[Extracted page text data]
Content starts

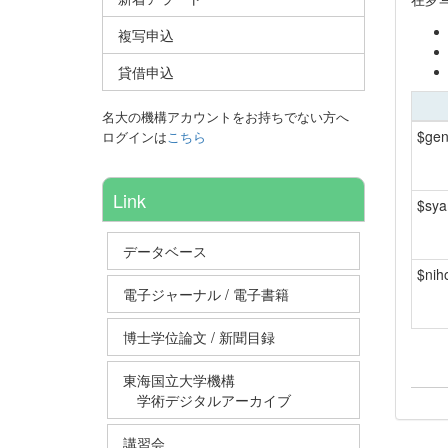
複写申込
貸借申込
名大の機構アカウントをお持ちでない方へ
$gen
ログインは
こちら
Link
$sy
データベース
$ni
電子ジャーナル / 電子書籍
博士学位論文 / 新聞目録
東海国立大学機構
学術デジタルアーカイブ
講習会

Content ends

Repeat the data word for word. Images are not part of the copy.

複写申込
貸借申込
名大の機構アカウントをお持ちでない方へ
$gen
ログインは
こちら
Link
$sy
データベース
$ni
電子ジャーナル / 電子書籍
博士学位論文 / 新聞目録
東海国立大学機構
学術デジタルアーカイブ
講習会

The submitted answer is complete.